Will BRICS replace the current US-based hegemony? Will there be bank failures in the next financial crisis? Will your country’s policies shift dramatically in the next five years?
The social media and news space has a non-ending buzz of what the influencers and “experts” predicting what will happen. The result? People getting pulled into extremes and certainty of a particular outcome.
The problem isn’t having beliefs or conviction of an outcome. The problem is letting those beliefs dictate all your actions.
The BRICS Example
Take BRICS. It’s a formidable force — 56% of the world’s population, 44% of global GDP. When that many countries are exploring alternatives, it means the current arrangement isn’t serving them, even if it’s still in use.
Some people are certain BRICS will reshape the global economic and financial order. Others are certain it will collapse under its own contradictions and internal conflicts.
I can make arguments on both sides, with endless scenarios that could play out. I do have conviction in what I think is most likely going to happen…
BUT I don’t bet on my family’s future on getting this right.
Here’s what I’m doing action-wise:
I’m studying Brazil from the inside while living here. I’ve friends and business associates in many of the BRICS+ countries. My financial hub is still primarily in the U.S., because it has great financial infrastructure and largely unbeatable credit cards.
My investment portfolio has BRICS exposure but it is a fairly small position.
If I’m right about BRICS in 3-5 years, great. My portfolio will grow tremendously.

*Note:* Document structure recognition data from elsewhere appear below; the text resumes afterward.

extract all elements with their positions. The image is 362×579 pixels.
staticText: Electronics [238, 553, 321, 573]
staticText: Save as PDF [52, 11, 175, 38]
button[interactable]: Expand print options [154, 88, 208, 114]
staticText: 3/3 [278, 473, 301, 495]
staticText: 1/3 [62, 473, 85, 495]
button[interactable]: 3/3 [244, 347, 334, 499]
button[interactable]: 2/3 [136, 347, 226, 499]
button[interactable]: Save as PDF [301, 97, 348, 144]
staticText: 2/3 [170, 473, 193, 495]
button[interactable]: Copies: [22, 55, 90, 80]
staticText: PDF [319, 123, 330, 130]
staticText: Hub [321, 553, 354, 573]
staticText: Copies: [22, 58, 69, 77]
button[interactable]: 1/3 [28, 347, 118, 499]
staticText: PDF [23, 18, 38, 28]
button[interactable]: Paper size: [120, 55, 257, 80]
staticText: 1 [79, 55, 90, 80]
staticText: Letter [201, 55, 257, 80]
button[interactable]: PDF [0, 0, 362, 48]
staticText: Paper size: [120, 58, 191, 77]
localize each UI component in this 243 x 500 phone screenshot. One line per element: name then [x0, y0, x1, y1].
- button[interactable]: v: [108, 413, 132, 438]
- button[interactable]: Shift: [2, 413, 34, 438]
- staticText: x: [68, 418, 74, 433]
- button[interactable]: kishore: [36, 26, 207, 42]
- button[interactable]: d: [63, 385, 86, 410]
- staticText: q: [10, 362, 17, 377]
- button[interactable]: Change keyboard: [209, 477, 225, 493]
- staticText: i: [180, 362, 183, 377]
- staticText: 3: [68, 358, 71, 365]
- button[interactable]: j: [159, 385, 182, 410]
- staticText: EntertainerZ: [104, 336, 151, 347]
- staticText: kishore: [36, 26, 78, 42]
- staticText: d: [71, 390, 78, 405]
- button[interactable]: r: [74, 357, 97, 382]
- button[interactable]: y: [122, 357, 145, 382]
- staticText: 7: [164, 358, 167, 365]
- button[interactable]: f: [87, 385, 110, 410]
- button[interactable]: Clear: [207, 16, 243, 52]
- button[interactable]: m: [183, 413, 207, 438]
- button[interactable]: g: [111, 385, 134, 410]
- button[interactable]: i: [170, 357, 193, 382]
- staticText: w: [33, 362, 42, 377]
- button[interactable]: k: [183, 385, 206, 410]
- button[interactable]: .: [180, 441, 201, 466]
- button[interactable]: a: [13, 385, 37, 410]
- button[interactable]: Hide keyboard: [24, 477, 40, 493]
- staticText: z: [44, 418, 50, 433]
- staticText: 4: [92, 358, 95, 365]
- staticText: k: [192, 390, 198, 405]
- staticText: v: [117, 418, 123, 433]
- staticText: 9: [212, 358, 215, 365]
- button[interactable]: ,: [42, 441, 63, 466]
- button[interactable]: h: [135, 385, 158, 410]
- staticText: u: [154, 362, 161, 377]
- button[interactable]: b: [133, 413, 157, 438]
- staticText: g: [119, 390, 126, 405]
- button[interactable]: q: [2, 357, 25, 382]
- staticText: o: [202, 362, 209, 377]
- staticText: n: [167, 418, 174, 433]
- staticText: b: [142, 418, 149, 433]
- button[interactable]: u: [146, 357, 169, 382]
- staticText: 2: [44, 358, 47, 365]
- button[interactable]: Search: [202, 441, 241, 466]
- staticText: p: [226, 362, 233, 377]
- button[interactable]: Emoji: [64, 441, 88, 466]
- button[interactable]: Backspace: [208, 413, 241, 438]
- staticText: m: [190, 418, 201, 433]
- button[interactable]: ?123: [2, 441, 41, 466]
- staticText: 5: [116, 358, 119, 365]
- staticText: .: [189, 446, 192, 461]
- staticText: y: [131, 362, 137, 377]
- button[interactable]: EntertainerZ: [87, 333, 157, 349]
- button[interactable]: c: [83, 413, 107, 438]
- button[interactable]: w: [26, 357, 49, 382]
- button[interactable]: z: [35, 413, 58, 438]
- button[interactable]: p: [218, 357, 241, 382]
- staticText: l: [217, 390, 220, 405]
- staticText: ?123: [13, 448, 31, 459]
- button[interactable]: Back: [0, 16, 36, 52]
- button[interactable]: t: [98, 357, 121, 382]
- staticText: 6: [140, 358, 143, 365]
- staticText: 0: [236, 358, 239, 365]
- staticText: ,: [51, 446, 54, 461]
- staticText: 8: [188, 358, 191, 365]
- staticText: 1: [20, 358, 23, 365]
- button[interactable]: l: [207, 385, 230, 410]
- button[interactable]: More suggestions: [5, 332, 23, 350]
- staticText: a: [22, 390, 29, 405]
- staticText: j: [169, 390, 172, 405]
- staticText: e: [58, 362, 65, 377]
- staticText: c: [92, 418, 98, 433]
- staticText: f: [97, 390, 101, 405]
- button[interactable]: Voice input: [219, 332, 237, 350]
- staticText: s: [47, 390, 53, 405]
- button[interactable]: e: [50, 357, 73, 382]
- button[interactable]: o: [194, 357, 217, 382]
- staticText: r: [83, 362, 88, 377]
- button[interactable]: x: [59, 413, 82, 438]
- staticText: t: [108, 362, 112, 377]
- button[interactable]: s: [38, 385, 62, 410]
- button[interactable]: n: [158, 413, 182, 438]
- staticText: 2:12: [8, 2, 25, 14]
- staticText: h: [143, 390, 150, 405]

If I’m wrong, business as usual with my US-based assets.
That’s the point. My beliefs and my actions are separate things.
The Risk of Overcommitment
I see families continuing to ignore the changing times. They stay committed to where they live and work. They never plan to move. They keep all their wealth in one country or bank, all their income from their employment, all their legal status tied to their home country.

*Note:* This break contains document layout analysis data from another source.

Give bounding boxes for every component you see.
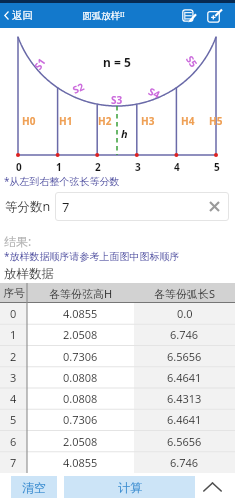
staticText: 7 bbox=[10, 455, 17, 470]
staticText: 放样数据 bbox=[4, 266, 54, 282]
staticText: 结果: bbox=[4, 233, 32, 249]
staticText: 4.0855 bbox=[63, 455, 98, 470]
staticText: 0.0 bbox=[177, 306, 193, 321]
staticText: 2 bbox=[95, 160, 101, 172]
button[interactable]: 7 bbox=[0, 452, 235, 473]
button[interactable]: New note bbox=[202, 3, 227, 28]
staticText: n = 5 bbox=[103, 54, 131, 70]
button[interactable]: 2 bbox=[0, 346, 235, 367]
staticText: H4 bbox=[181, 114, 195, 128]
button[interactable]: 1 bbox=[0, 324, 235, 345]
staticText: S4 bbox=[147, 84, 163, 100]
staticText: 计算 bbox=[118, 480, 142, 495]
staticText: 6.4641 bbox=[167, 412, 202, 427]
button[interactable]: 0 bbox=[0, 303, 235, 324]
staticText: 6.4313 bbox=[167, 391, 202, 406]
staticText: 6.746 bbox=[170, 327, 199, 342]
staticText: II bbox=[120, 10, 125, 19]
button[interactable]: Collapse bbox=[195, 476, 229, 498]
staticText: 4 bbox=[10, 391, 17, 406]
staticText: 2.0508 bbox=[63, 434, 98, 449]
staticText: *放样数据顺序请参考上面图中图标顺序 bbox=[4, 249, 180, 263]
staticText: 清空 bbox=[22, 480, 46, 495]
staticText: 序号 bbox=[3, 286, 25, 300]
staticText: 各等份弧长S bbox=[154, 286, 216, 301]
staticText: 返回 bbox=[12, 9, 33, 22]
staticText: 等分数n bbox=[5, 198, 51, 215]
button[interactable]: 6 bbox=[0, 431, 235, 452]
button[interactable]: 3 bbox=[0, 367, 235, 388]
staticText: 6.746 bbox=[170, 455, 199, 470]
staticText: 2 bbox=[10, 349, 17, 364]
staticText: 0.7306 bbox=[63, 349, 98, 364]
button[interactable]: 计算 bbox=[64, 476, 195, 498]
button[interactable]: 5 bbox=[0, 409, 235, 430]
staticText: H3 bbox=[141, 114, 155, 128]
staticText: 5 bbox=[214, 160, 220, 172]
staticText: 0.0808 bbox=[63, 391, 98, 406]
button[interactable]: 清空 bbox=[11, 476, 57, 498]
staticText: 6.5656 bbox=[167, 434, 202, 449]
staticText: 圆弧放样 bbox=[82, 10, 120, 22]
staticText: 6 bbox=[10, 434, 17, 449]
staticText: 7 bbox=[62, 198, 70, 216]
staticText: 0 bbox=[16, 160, 22, 172]
button[interactable]: Notes bbox=[176, 3, 201, 28]
staticText: *从左到右整个弦长等分数 bbox=[4, 174, 120, 188]
staticText: H5 bbox=[209, 114, 223, 128]
staticText: 6.4641 bbox=[167, 370, 202, 385]
staticText: 5 bbox=[10, 412, 17, 427]
staticText: H0 bbox=[22, 114, 36, 128]
button[interactable]: 4 bbox=[0, 388, 235, 409]
staticText: 1 bbox=[10, 327, 17, 342]
staticText: h bbox=[121, 126, 128, 141]
staticText: S3 bbox=[111, 93, 123, 105]
staticText: 0.0808 bbox=[63, 370, 98, 385]
staticText: 3 bbox=[10, 370, 17, 385]
staticText: 0 bbox=[10, 306, 17, 321]
staticText: H1 bbox=[59, 114, 73, 128]
staticText: 各等份弦高H bbox=[49, 286, 113, 301]
button[interactable]: 返回 bbox=[0, 3, 40, 28]
staticText: 0.7306 bbox=[63, 412, 98, 427]
staticText: S5 bbox=[185, 53, 201, 69]
staticText: 3 bbox=[135, 160, 141, 172]
staticText: 4.0855 bbox=[63, 306, 98, 321]
staticText: 6.5656 bbox=[167, 349, 202, 364]
staticText: 4 bbox=[174, 160, 180, 172]
staticText: 1 bbox=[56, 160, 62, 172]
staticText: 2.0508 bbox=[63, 327, 98, 342]
staticText: S1 bbox=[31, 55, 47, 71]
staticText: H2 bbox=[98, 114, 112, 128]
staticText: S2 bbox=[70, 79, 86, 95]
button[interactable]: 7 bbox=[55, 192, 229, 221]
button[interactable]: Clear bbox=[207, 199, 222, 214]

They commit to believing that they view of the world is what is going to happen, and their actions reflects so.
Some of my friends in Canada will likely never move out of the country, despite believing it’ll turn around yet complain about how the country is going down hill.
My point is…
You can have all-in beliefs. You can have unbeatable conviction of an investment thesis. You can commit capital, time and physical presence based on your beliefs.
However, “oops” doesn’t cut it if your family’s wealth disappears because it’s all in one bank account. Or gets inflated away because of monetary policy you didn’t see coming. Or becomes inaccessible because of capital controls in a crisis.

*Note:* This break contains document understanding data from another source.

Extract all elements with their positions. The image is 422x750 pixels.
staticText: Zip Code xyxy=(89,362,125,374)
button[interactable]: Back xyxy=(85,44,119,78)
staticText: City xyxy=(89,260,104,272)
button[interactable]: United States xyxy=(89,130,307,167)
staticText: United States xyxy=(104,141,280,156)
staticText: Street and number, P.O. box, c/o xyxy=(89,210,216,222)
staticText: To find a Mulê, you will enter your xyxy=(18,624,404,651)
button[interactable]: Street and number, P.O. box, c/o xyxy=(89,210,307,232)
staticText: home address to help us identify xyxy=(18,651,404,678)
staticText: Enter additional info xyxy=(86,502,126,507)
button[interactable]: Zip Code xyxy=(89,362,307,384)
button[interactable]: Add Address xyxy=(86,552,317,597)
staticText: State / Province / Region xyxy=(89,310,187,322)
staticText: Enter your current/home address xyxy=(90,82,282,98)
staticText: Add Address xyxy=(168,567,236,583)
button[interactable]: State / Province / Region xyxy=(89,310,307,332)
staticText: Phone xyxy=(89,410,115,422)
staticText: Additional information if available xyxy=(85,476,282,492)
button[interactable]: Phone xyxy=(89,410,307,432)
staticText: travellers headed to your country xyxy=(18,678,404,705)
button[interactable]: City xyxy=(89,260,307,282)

Don’t bet your family’s future on you getting it 100% right.
How the Best Strategists Think
From military strategists to top financial traders, they operate the same way: they have a thesis and hedges in place should things not go their way.
Battle plans are drawn with contingencies. No general assumes everything will go according to plan.
The same applies to planning for your family.
You don’t have to believe you’ll need to call on your Plan B. You don’t have to believe BRICS will or won’t work. You don’t have to predict which banks will fail or which currencies will hold value.
But what if the unexpected outcome happens?
What if you need your Plan B and you haven’t built one? What if you held only dollars with no way to move your money into another currency? What if you stayed in one country because you were certain things would never change, and then they did?
Actions Without Certainty
Here are examples of what separating belief from action looks like in practice:
- If the topic is currency and monetary systems: Open remote bank accounts to hold a portion of your savings in different currencies. You’re not abandoning your belief in the US dollar — you’re just not betting your entire family’s liquidity on it.
- If the topic is geopolitical shifts: Visit a place and explore a potential Plan B. You’re not moving tomorrow. You’re just building on the ground experience in case your primary location becomes less viable.
- If the topic is economic stability: Diversify or add income streams across geographies. You’re not saying your current income will disappear — you’re just not making it your only source.
The general principle: Think of important decisions that will affect your family. Examine if there’s a chance things don’t go the way you imagine, with significant consequences. Then place a small hedge on the other side.
The smartest people I know — wealthy, successful, experienced — never put their families in a position where they have to be right. They position themselves to capture opportunities if their thesis plays out. And they have alternatives ready if it doesn’t.
Start Small
You don’t need to overhaul your entire life today.
Just ask yourself: What’s one belief I’m operating on that — if I’m wrong — would seriously impact my family?
Then take one small action to hedge it.
Open an account in a different jurisdiction. Visit a second location. Explore an alternative income stream. Learn about residency options in another country.
For example, Mexican temporary residency can be obtained in a single 30-minute appointment — one of the easiest geographical and political hedges you can put in place.
You’re not abandoning your beliefs. You’re just refusing to let your family’s future depend on you being perfectly right about an uncertain world.
That’s not paranoia. That’s strategy.